Particle motion in pressure-driven suspension flow through a symmetric T-channel

Abstract

Particle motion is studied in pressure-driven suspension flow through a bifurcating channel of square cross-section. Particles and suspending liquid are neutrally buoyant, i.e. of the same density ρ. Experimental particle trajectories are compared with the computed single-phase flow. The flow is in a symmetric T-junction, with each outgoing stream making a right angle relative to the incoming stream. All branches have the same cross-section and length, with L/D=29, where L is the length of each branch, and D is the side length.

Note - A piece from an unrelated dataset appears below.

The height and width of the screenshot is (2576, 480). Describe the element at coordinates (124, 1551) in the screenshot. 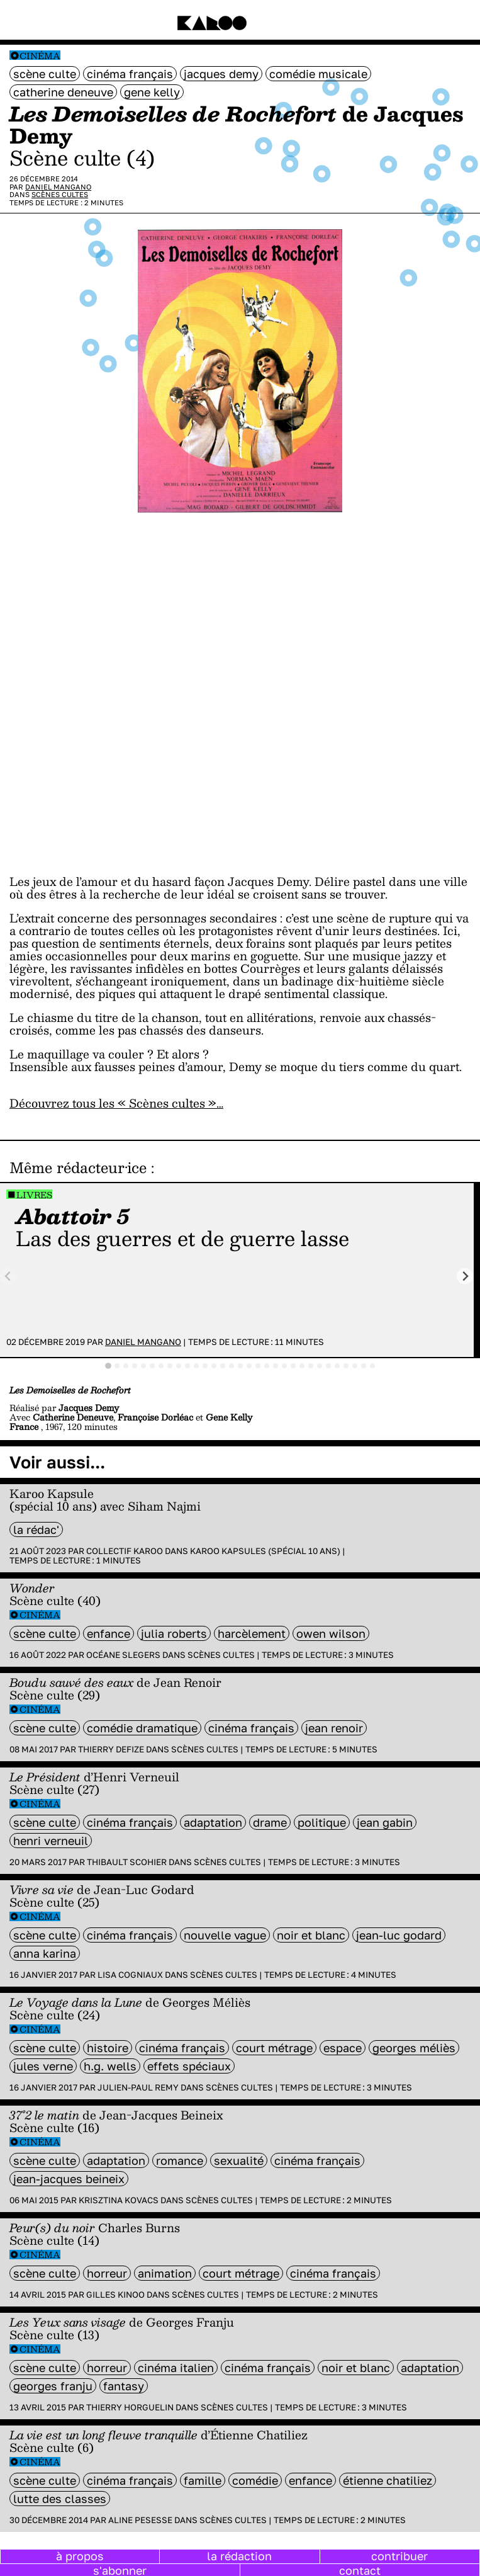

I see `Collectif Karoo` at that location.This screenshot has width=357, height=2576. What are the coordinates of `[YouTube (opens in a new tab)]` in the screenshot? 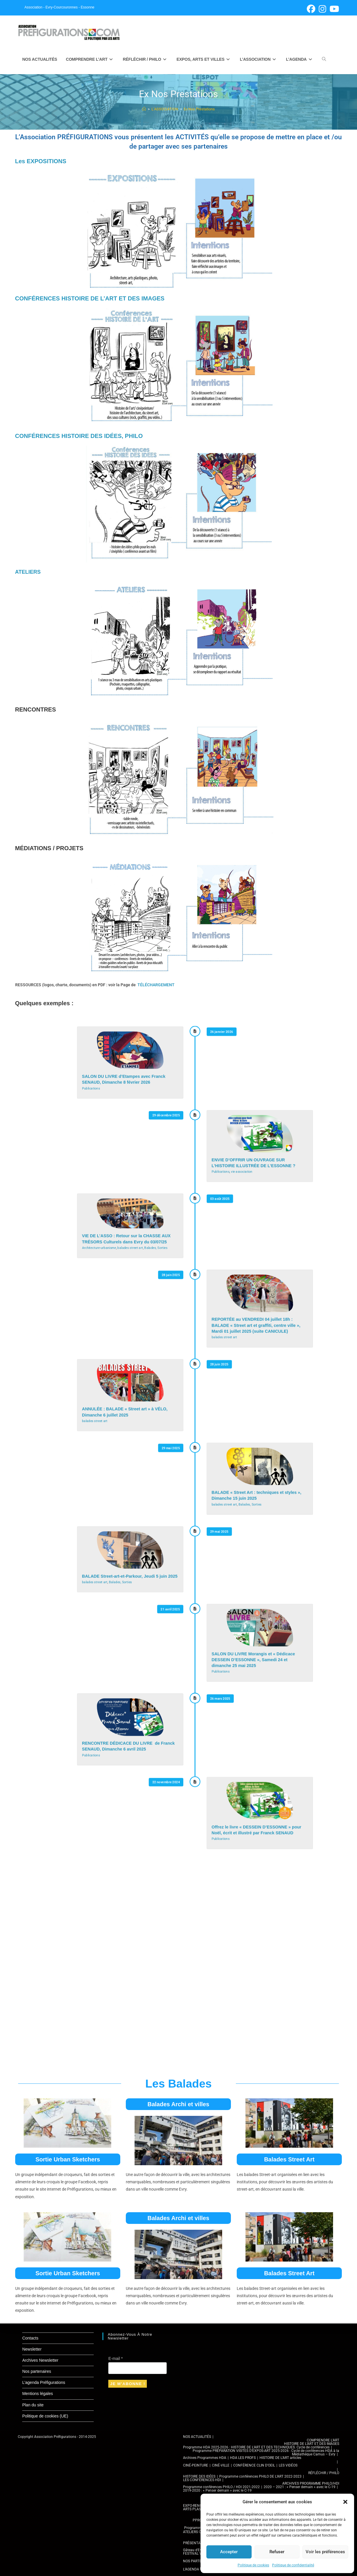 It's located at (333, 9).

Particle trajectories are obtained by two-camera imaging for solid volume fraction 0 < ϕ ≤ 0.30. Inertia is characterized by the bulk, Re=ρDU/η, and particle scale Reynolds numbers, Rep=Re(d/D)2, where d is the diameter of the particles, U is the mean velocity in the inlet channel and η is the liquid viscosity. In this work, d/D=O(0.1) and Re=200. For the pure liquid, spiraling vortices are found in the outlet channels, emanating from near the bifurcation, and these flow structures are largely unchanged for ϕ ≤ 0.1, leading to spiraling motions of the particles. Particle tracks are compared against computed tracer motion in the pure fluid flow, and for dilute ϕ agree qualitatively well, with some deviation due to the particles’ finite size. For larger ϕ, the flow deviates strongly from that of pure fluid, keeping Re=200 based on the suspension effective viscosity. Vortices are damped for ϕ=0.2 and disappear for ϕ=0.30. Particle interactions with the wall and each other appear to dissipate energy at a higher rate than predicted by the effective viscosity.